Una tarde que mi hermano no estaba en casa, revolví su habitación y, al fin, encontré el rifle en un rincón del placard, que fue rápidamente sustituido por un lugar entre las telarañas de debajo de mi cama. Esperé hasta una noche sofocante, como aquella, la primera. Luego, esperé que él se fuera y, con su desaparición, le diera la señal al viento para comenzar a soplar y a las sombras para agitarse. Y apenas lo hicieron, busqué el rifle, asomé el caño por la ventana (no sin que antes se me resbalara el gatillo un par de veces entre los dedos) y recordé las palabras de mi abuelo.
Traté de pegar donde había que pegar.

Al otro día me despertaron los gritos de ella. Él se había muerto mientras dormía. Algo del corazón… o al menos eso es lo que me dijeron. Tampoco es que presté demasiada atención. Ni ahí ni en el velorio, donde un par de señoras de parentesco indefinido no dejaban de dedicarme
miradas acosadoras bañadas en pena plástica y barata mezclada con una pizca de asco causada por mis ojos completamente secos. Por suerte, nadie más me molestó por eso. Ella estaba demasiado ocupada en el protagonismo pasajero que le traía como regalo la viudez. Y mi hermano, que se había sentado solo en un rincón de la sala velatoria, nunca me había prestado demasiada atención y las cosas no tenían por qué cambiar ahora.

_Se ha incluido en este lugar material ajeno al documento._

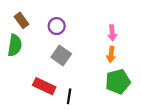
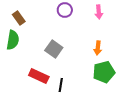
purple circle: (57, 26) -> (65, 10), moved
pink arrow: (112, 33) -> (99, 12), moved

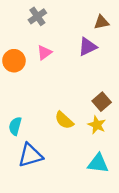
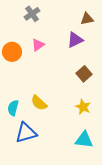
brown square: (102, 102) -> (84, 74), moved
yellow semicircle: (64, 120) -> (39, 103), moved

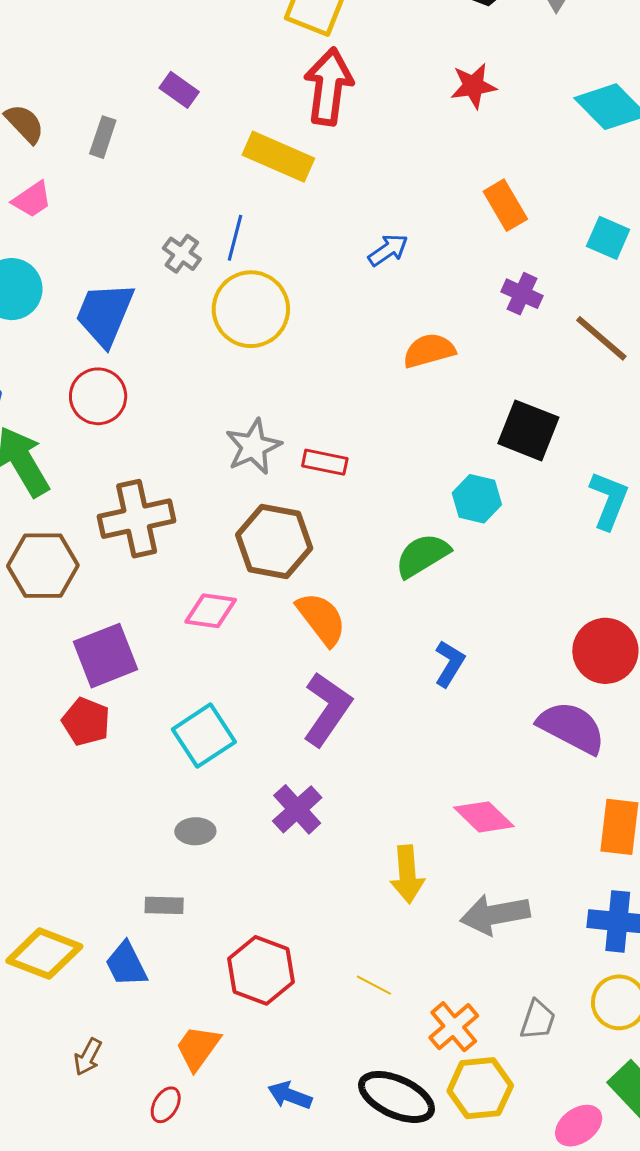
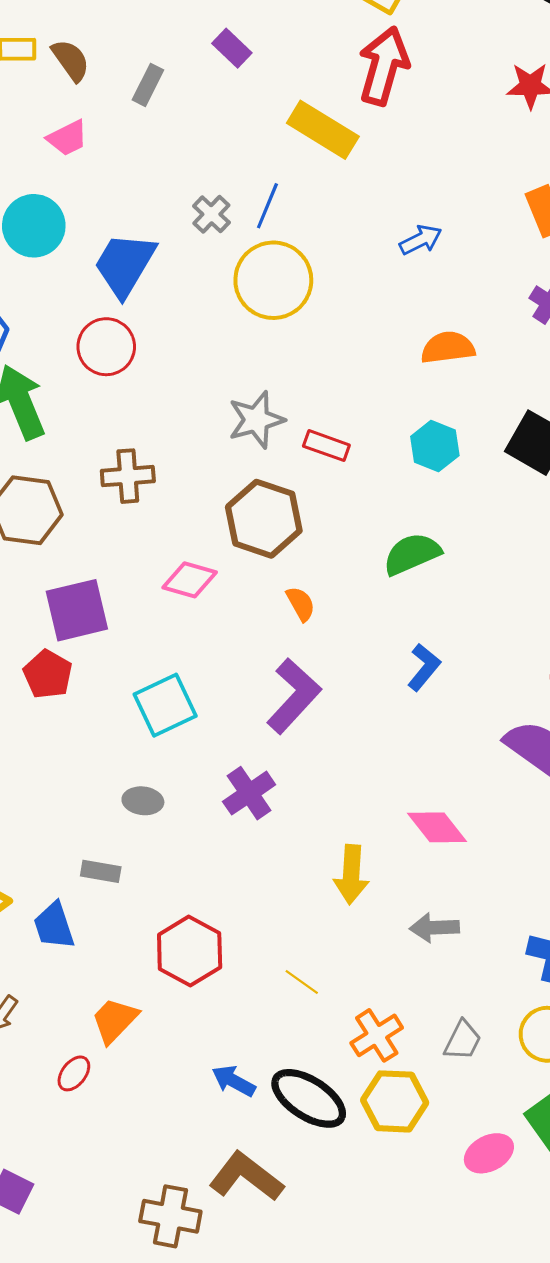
cyan hexagon: (477, 499) -> (435, 446), moved
brown cross: (137, 519) -> (128, 476), size x0.7
orange semicircle: (321, 619) -> (301, 604), size x0.6
gray arrow: (495, 914) -> (434, 928), size x0.7
blue arrow: (290, 1095) -> (234, 1081), moved

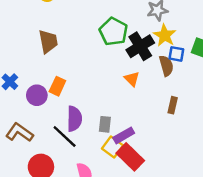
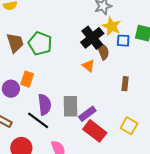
green pentagon: (113, 32) -> (40, 43), moved
brown semicircle: (166, 66) -> (103, 51), moved
gray rectangle: (105, 124) -> (70, 106), size x1.5
yellow square: (112, 147) -> (129, 126), moved

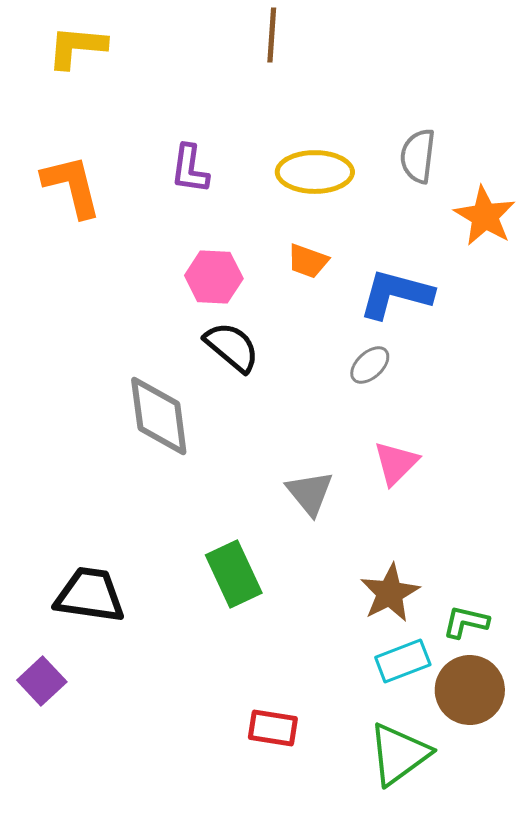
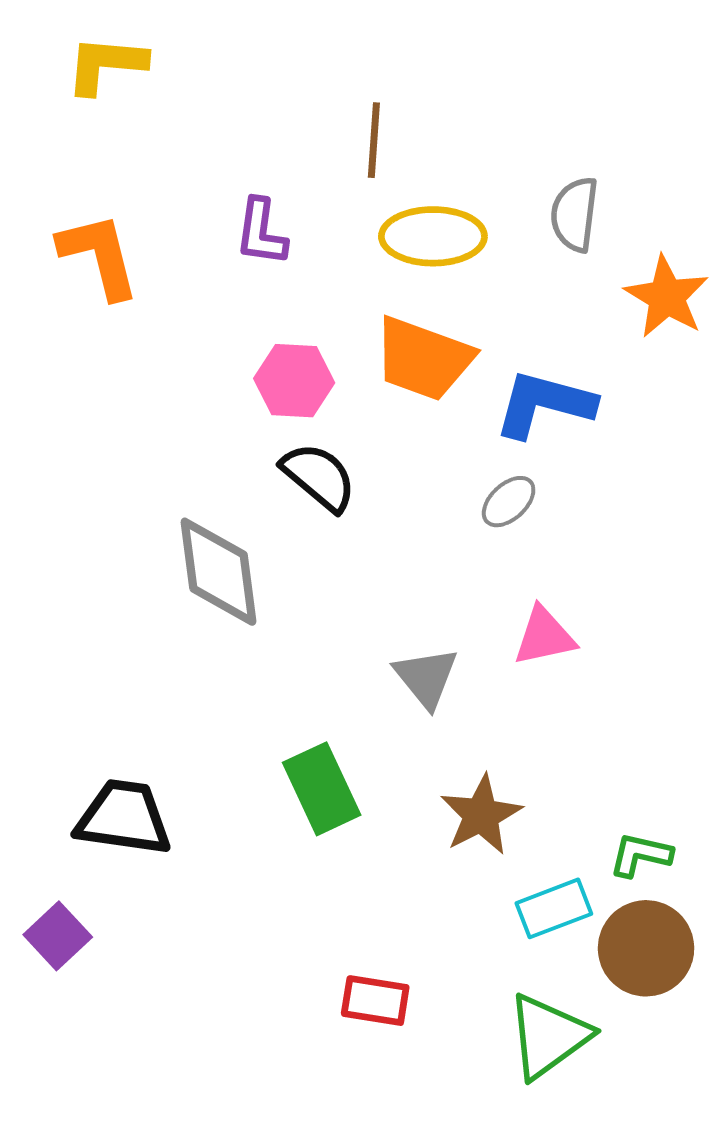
brown line: (272, 35) -> (374, 140), moved
orange trapezoid: (308, 261) -> (423, 359), size x1.8
pink triangle: (396, 463) -> (544, 636), turned 33
brown star: (390, 593) -> (481, 815), moved

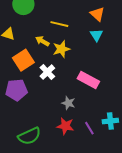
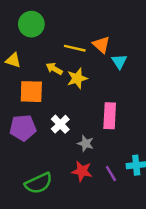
orange triangle: (97, 14) -> (101, 45), moved
orange square: (23, 60) -> (31, 92), turned 35
white cross: (47, 72) -> (60, 124), moved
pink rectangle: (88, 80) -> (110, 116), turned 65

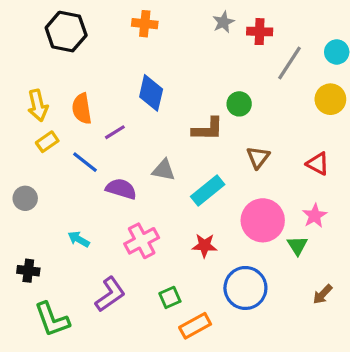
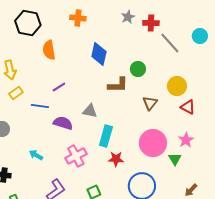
gray line: (289, 63) -> (170, 43), turned -75
blue diamond: (151, 93) -> (99, 54), moved
yellow circle: (330, 99) -> (177, 86), moved
orange semicircle: (82, 109) -> (49, 50), moved
blue line: (85, 162) -> (40, 106), turned -30
cyan rectangle: (208, 190) -> (106, 136), moved, turned -35

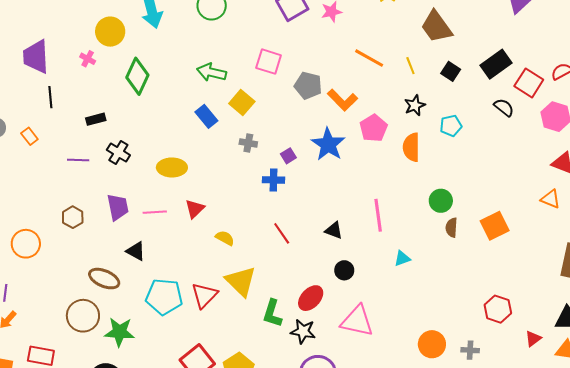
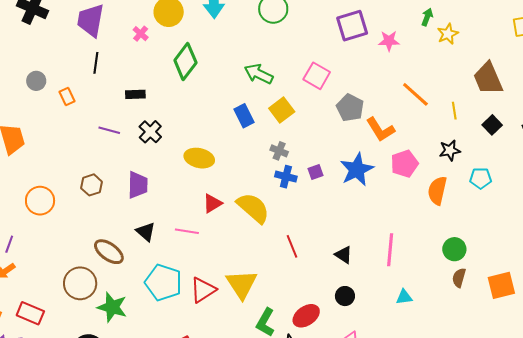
blue cross: (274, 180) -> (286, 177), moved
pink line: (155, 212) -> (187, 231), moved
yellow semicircle: (225, 238) -> (253, 208), moved, size x1.8

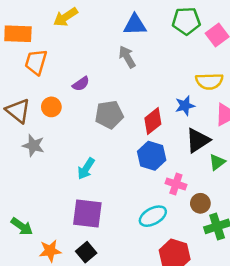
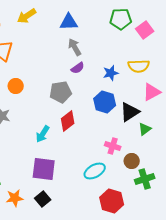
blue triangle: (135, 25) -> (69, 22), moved
purple semicircle: (81, 84) -> (78, 68), moved
blue star: (185, 106) -> (111, 73), moved
red diamond: (153, 121) -> (68, 121), moved
blue hexagon: (152, 156) -> (105, 102), moved

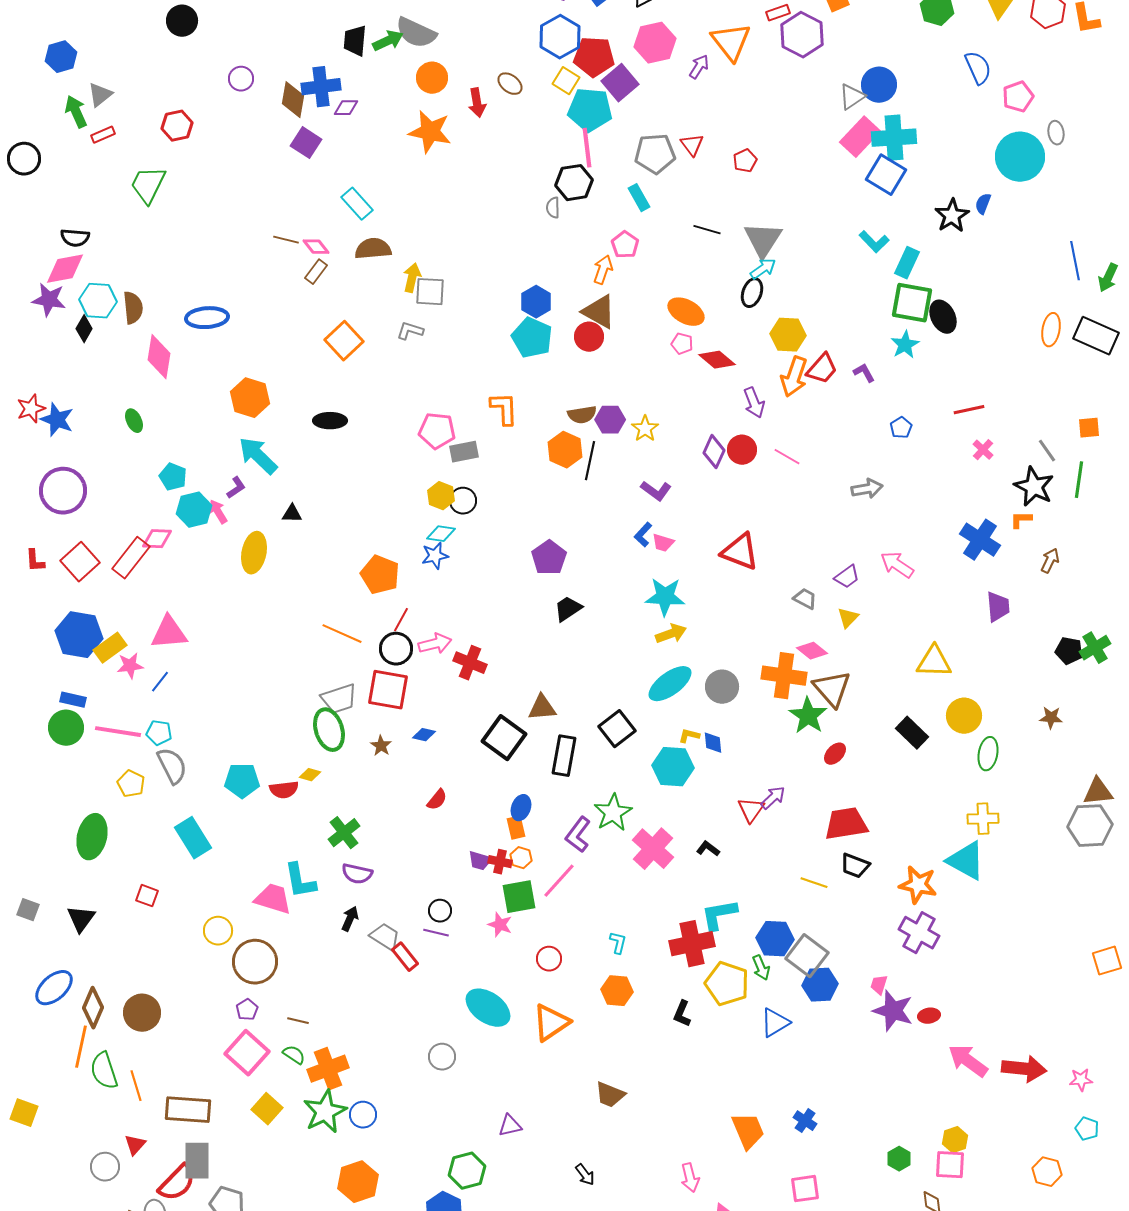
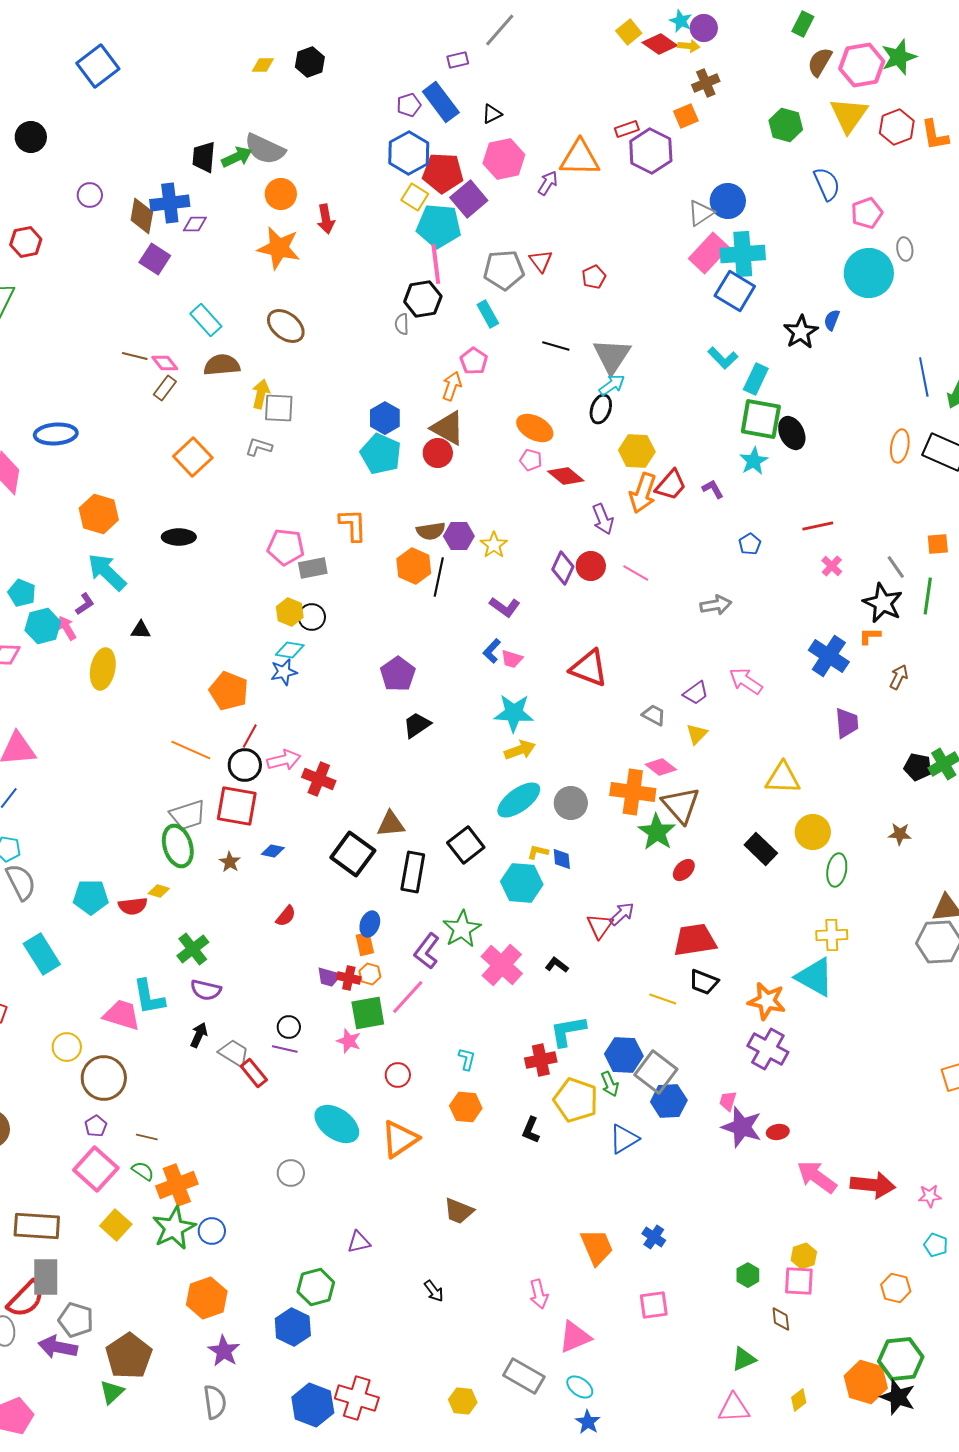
orange triangle: (731, 42) -> (580, 158), turned -51
brown ellipse: (510, 84) -> (286, 326), moved, size x1.5
red cross: (692, 944) -> (541, 1060), size x0.7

Esa noche, cuando volvimos del crematorio, el calor tenía una violencia que, de verdad, jamás había sentido. Parecía que algo en la atmósfera estaba a punto de explotar hacia adentro. Me acosté y me puse a pensar como sería eso… que el aire implotara en una bola silenciosa de llamas azules. El hecho de que la coherencia abandone mis pensamientos suele señalar el comienzo del camino hacia el sueño y esta vez no fue la excepción: los párpados se me estaban cerrando. Y fue entonces cuando vi que las cortinas comenzaban a agitarse y sentí, a lo lejos, el zumbido.
Pero esta vez ya no había nada que ver detrás del vidrio. Ya no.